Development of liquid body armor systems

Abstract

Body armors consist of fabrics made of high performance fibers which are characterized by low density, high strength, high tenacity and high energy absorption. Soft body armors are produced with lamination of 20-50 layers of fabrics and hard body armors consist of ceramic/metal plates along with the fabric. However, these armors are bulky, heavy, non-flexible. In order to eliminate disadvantages of traditional armors, new armor concept has been come into use with impregnation of shear thickening fluids (STFs) onto soft body armors called as liquid body armors. STFs are used within the fabrics to improve the ballistic and stab resistances due to its flowable behavior under ordinary conditions and become a rigid solid when a strong impact is applied. Objective of this study is to develop flexible, lightweight and high protection level soft body armors with the impregnation of shear thickening fluids onto fabrics.

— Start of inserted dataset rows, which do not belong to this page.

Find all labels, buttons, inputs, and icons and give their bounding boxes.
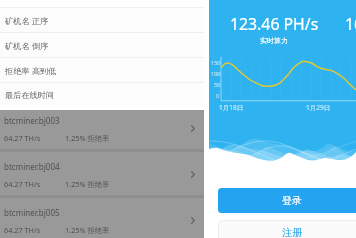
- other: Details: [191, 125, 195, 132]
- button[interactable]: 注册: [218, 220, 356, 238]
- button[interactable]: btcminer.bj004: [0, 152, 204, 198]
- staticText: 50: [214, 81, 221, 88]
- button[interactable]: btcminer.bj003: [0, 110, 204, 152]
- button[interactable]: 拒绝率 高到低: [0, 57, 204, 82]
- staticText: 100: [211, 70, 221, 77]
- staticText: 1月29日: [306, 103, 331, 112]
- staticText: btcminer.bj003: [4, 115, 60, 126]
- staticText: 1.25% 拒绝率: [65, 225, 110, 235]
- staticText: 16: [345, 13, 356, 35]
- button[interactable]: 登录: [218, 188, 356, 213]
- staticText: 注册: [282, 226, 302, 238]
- other: Details: [191, 217, 195, 224]
- staticText: 拒绝率 高到低: [5, 65, 57, 76]
- staticText: 150: [211, 59, 221, 66]
- staticText: 1.25% 拒绝率: [65, 179, 110, 189]
- button[interactable]: 最后在线时间: [0, 82, 204, 107]
- staticText: btcminer.bj005: [4, 207, 60, 218]
- staticText: 123.46 PH/s: [230, 13, 319, 35]
- staticText: 1月18日: [219, 103, 244, 112]
- staticText: btcminer.bj004: [4, 161, 60, 172]
- staticText: 64.27 TH/s: [4, 179, 41, 189]
- other: Details: [191, 171, 195, 178]
- staticText: 64.27 TH/s: [4, 133, 41, 143]
- staticText: 最后在线时间: [5, 90, 55, 100]
- staticText: 0: [216, 92, 220, 99]
- button[interactable]: 矿机名 倒序: [0, 32, 204, 57]
- staticText: 64.27 TH/s: [4, 225, 41, 235]
- staticText: 实时算力: [260, 36, 288, 45]
- staticText: 矿机名 正序: [5, 15, 49, 26]
- staticText: 矿机名 倒序: [5, 40, 49, 51]
- staticText: 1.25% 拒绝率: [65, 133, 110, 143]
- staticText: 登录: [282, 194, 302, 207]
- button[interactable]: btcminer.bj005: [0, 198, 204, 238]
- button[interactable]: 矿机名 正序: [0, 7, 204, 32]
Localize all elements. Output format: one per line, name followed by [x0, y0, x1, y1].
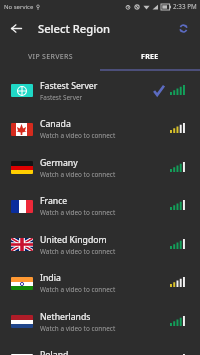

In this study, for the production of STFs, colloidal and fumed silica nanoparticles were employed. As the carrier fluid polyethylene glycols (PEG) with three different molecular weights were used. The STFs were prepared by sonication of nanoparticles within the carrier fluid. The rheological behaviours of STFs were investigated using a rheometer. Two types of composites were fabricated by impregnating of STFs onto aramid and UHMWPE mat fabrics. The stab resistances (quasi-static and dynamic), flexibility and ballistic features of composites were tested and compared with neat fabrics. The microstructural surface coating features of STF and composites were also characterized by using scanning electron microscope (SEM).